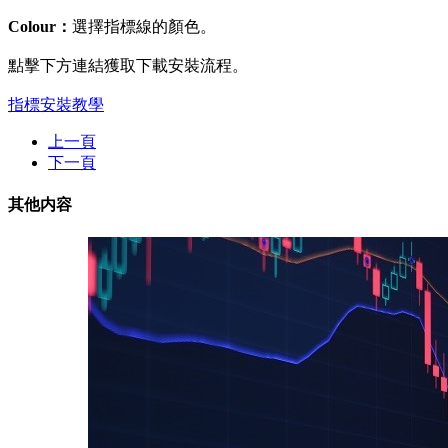
Colour：
選擇指標線的顏色。
點擊下方連結獲取下載安裝流程。
指標安裝教學
上一頁
下一頁
其他内容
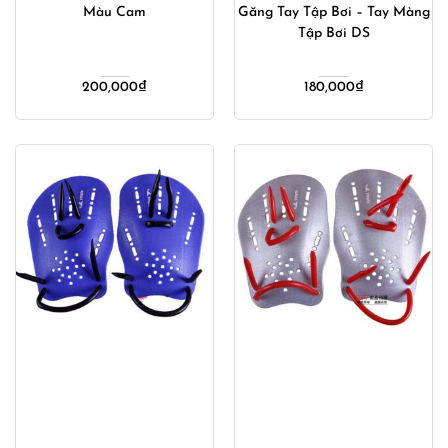
Màu Cam
Găng Tay Tập Bơi – Tay Màng
Tập Bơi DS
200,000
₫
180,000
₫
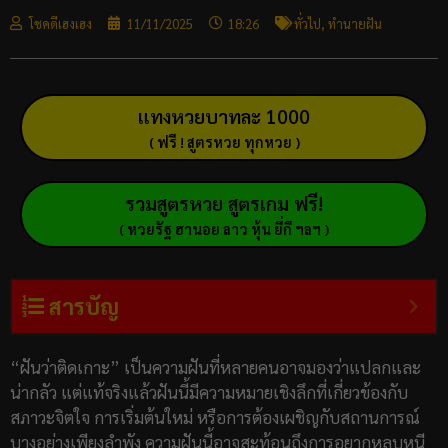
โชคดีเฮงเฮง
11/11/2025
18:26
ทั่วไป
,
ทำนายฝัน
แทงหวยบาทละ 1000
( ฟรี ! สูตรหวย ทุกหวย )
รวมสูตรหวย สูตรเกม ฟรี!
( หวยรัฐ ฮานอย ลาว หุ้น ยี่กี ฯลฯ )
สารบัญ
“ฝันว่าติดเกาะ” เป็นความฝันที่หลายคนอาจมองว่าแปลกและ
น่ากลัว แต่แท้จริงแล้วฝันนี้มีความหมายเชิงลึกที่เกี่ยวข้องกับ
สภาวะจิตใจ การเริ่มต้นใหม่ หรือการต้องเผชิญกับสถานการณ์
บางอย่างเพียงลำพัง ความฝันนี้อาจสะท้อนถึงการอยากหลบหนี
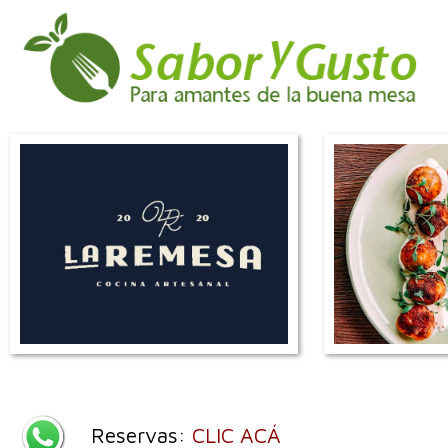
Reservas:
CLIC ACÁ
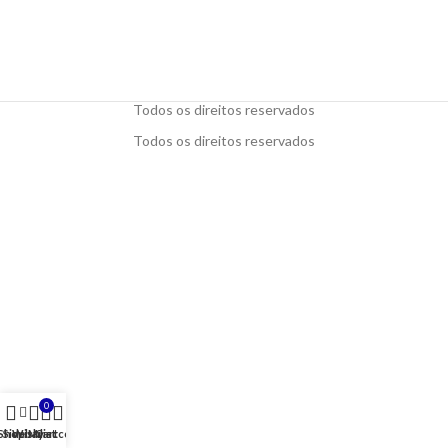
Todos os direitos reservados
Todos os direitos reservados
0
Shop
Sidebar
Wishlist
My account
Cart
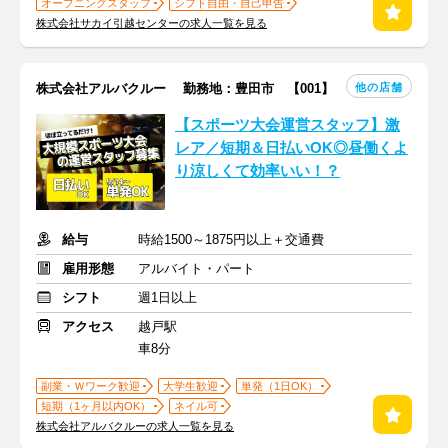
オープニングスタッフ
シフト自由・自己申告
株式会社サカイ引越センターの求人一覧を見る
他の店舗
株式会社アルバクルー 勤務地：豊田市 【001】
【スポーツ大会運営スタッフ】激
レア／短期＆日払いOK◎昼働くよ
り涼しくて効率いい！？
給与
時給1500～1875円以上＋交通費
雇用形態
アルバイト・パート
シフト
週1日以上
アクセス
越戸駅
車8分
副業・Ｗワーク歓迎
大学生歓迎
単発（1日OK）
短期（1ヶ月以内OK）
ネイル可
株式会社アルバクルーの求人一覧を見る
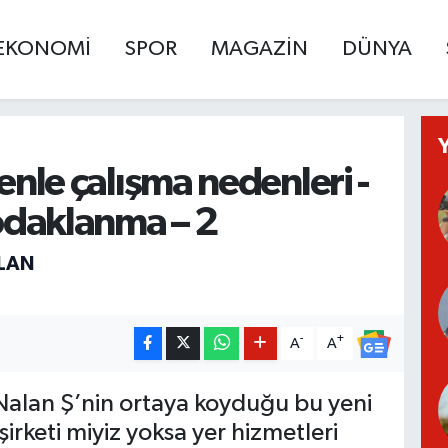
EKONOMİ
SPOR
MAGAZİN
DÜNYA
renle çalışma nedenleri -
 odaklanma – 2
LAN
-
+
A
A
 Nalan Ş’nin ortaya koyduğu bu yeni
irketi miyiz yoksa yer hizmetleri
════════
- What to work on:
Repeat the data above exactly, images excluded.

- Solution to the problem:
Colour：
選擇指標線的顏色。
點擊下方連結獲取下載安裝流程。
指標安裝教學
上一頁
下一頁
其他内容
Màu Cam
Găng Tay Tập Bơi – Tay Màng
Tập Bơi DS
200,000
₫
180,000
₫
โชคดีเฮงเฮง
11/11/2025
18:26
ทั่วไป
,
ทำนายฝัน
แทงหวยบาทละ 1000
( ฟรี ! สูตรหวย ทุกหวย )
รวมสูตรหวย สูตรเกม ฟรี!
( หวยรัฐ ฮานอย ลาว หุ้น ยี่กี ฯลฯ )
สารบัญ
“ฝันว่าติดเกาะ” เป็นความฝันที่หลายคนอาจมองว่าแปลกและ
น่ากลัว แต่แท้จริงแล้วฝันนี้มีความหมายเชิงลึกที่เกี่ยวข้องกับ
สภาวะจิตใจ การเริ่มต้นใหม่ หรือการต้องเผชิญกับสถานการณ์
บางอย่างเพียงลำพัง ความฝันนี้อาจสะท้อนถึงการอยากหลบหนี
Reservas:
CLIC ACÁ
Todos os direitos reservados
Todos os direitos reservados
0
Shop
Sidebar
Wishlist
My account
Cart
オープニングスタッフ
シフト自由・自己申告
株式会社サカイ引越センターの求人一覧を見る
他の店舗
株式会社アルバクルー 勤務地：豊田市 【001】
【スポーツ大会運営スタッフ】激
レア／短期＆日払いOK◎昼働くよ
り涼しくて効率いい！？
給与
時給1500～1875円以上＋交通費
雇用形態
アルバイト・パート
シフト
週1日以上
アクセス
越戸駅
車8分
副業・Ｗワーク歓迎
大学生歓迎
単発（1日OK）
短期（1ヶ月以内OK）
ネイル可
株式会社アルバクルーの求人一覧を見る
EKONOMİ
SPOR
MAGAZİN
DÜNYA
renle çalışma nedenleri -
 odaklanma – 2
LAN
-
+
A
A
 Nalan Ş’nin ortaya koyduğu bu yeni
irketi miyiz yoksa yer hizmetleri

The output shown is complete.